● **What is needed**:
Pull every line with "skutecznie" from the entries below.

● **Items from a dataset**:
------

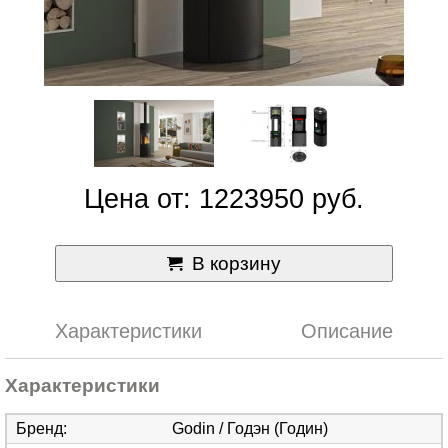
Цена от: 1223950 руб.
В корзину
Характеристики
Описание
Характеристики
Бренд
:
Godin / Годэн (Годин)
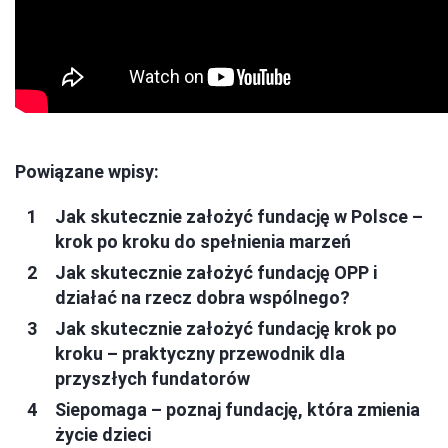
Powiązane wpisy:
Jak skutecznie założyć fundację w Polsce –
krok po kroku do spełnienia marzeń
Jak skutecznie założyć fundację OPP i
działać na rzecz dobra wspólnego?
Jak skutecznie założyć fundację krok po
kroku – praktyczny przewodnik dla
przyszłych fundatorów
Siepomaga – poznaj fundację, która zmienia
życie dzieci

------

● **Reply to the exercise**:
Jak skutecznie założyć fundację w Polsce –
Jak skutecznie założyć fundację OPP i
Jak skutecznie założyć fundację krok po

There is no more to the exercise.